DeepLabV3Plus-Pytorch Questions about evaluating cityscapes dataset

Thanks for your great work, I just wandering how do you evaluate cityscapes dataset, after reading your code, it seems like you trained the model on input size 512x512, and directly evaluate on the original image size(1024 x 2048):

  if opts.crop_val:
            val_transform = et.ExtCompose([
                et.ExtResize(opts.crop_size),     # random crop to 512 x 512
                et.ExtCenterCrop(opts.crop_size),
                et.ExtToTensor(),
                et.ExtNormalize(mean=[0.485, 0.456, 0.406],
                                std=[0.229, 0.224, 0.225]),
            ])
        else:
            val_transform = et.ExtCompose([
                et.ExtToTensor(),    
                et.ExtNormalize(mean=[0.485, 0.456, 0.406],
                                std=[0.229, 0.224, 0.225]),
            ])

Why use the same model to evaluate the different input image size? Thanks.
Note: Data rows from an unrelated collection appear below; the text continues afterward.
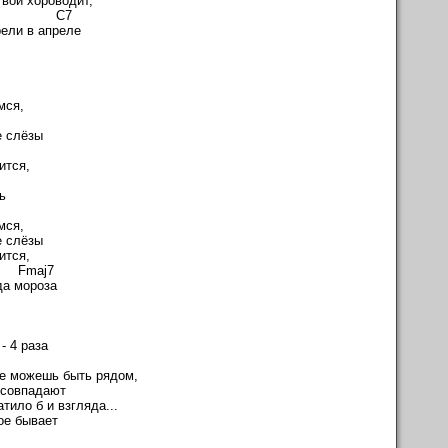
вой хороводит,
7 C7
рели в апреле
мся,
7
е слёзы
m
ится,
ь
мся,
е слёзы
ится,
aj7
да мороза
- 4 раза
не можешь быть рядом,
 совпадают
тило б и взгляда...
ое бывает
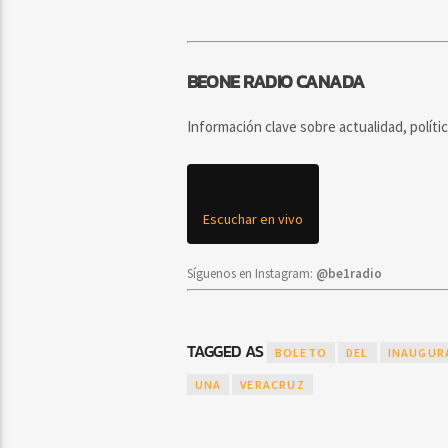
BEONE RADIO CANADA
Información clave sobre actualidad, políti
Escuchar en vivo
Síguenos en Instagram:
@be1radio
TAGGED AS
BOLETO
DEL
INAUGUR
UNA
VERACRUZ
Dec 02 '20 10:12 weiaicunzai

i get the same question

Jun 09 '21 02:06 13717630148

Deeplab models were trained on 512x512 patches and evaluated on full images (1024 x 2048).

The training protocol from deeplabv3 paper:

We adopt the same training protocol as before except
that we employ 90K training iterations, crop size equal to 769, 
and running inference on the whole image

There are two main reasons for training on cropped images: 1) larger batch size for more accurate BN statistics 2) more efficient training and less resource consumption. Of course, if you have sufficient GPU resources, it would be better to train models on larger images, e.g., full images or 769x769 patches.

Jun 09 '21 05:06 VainF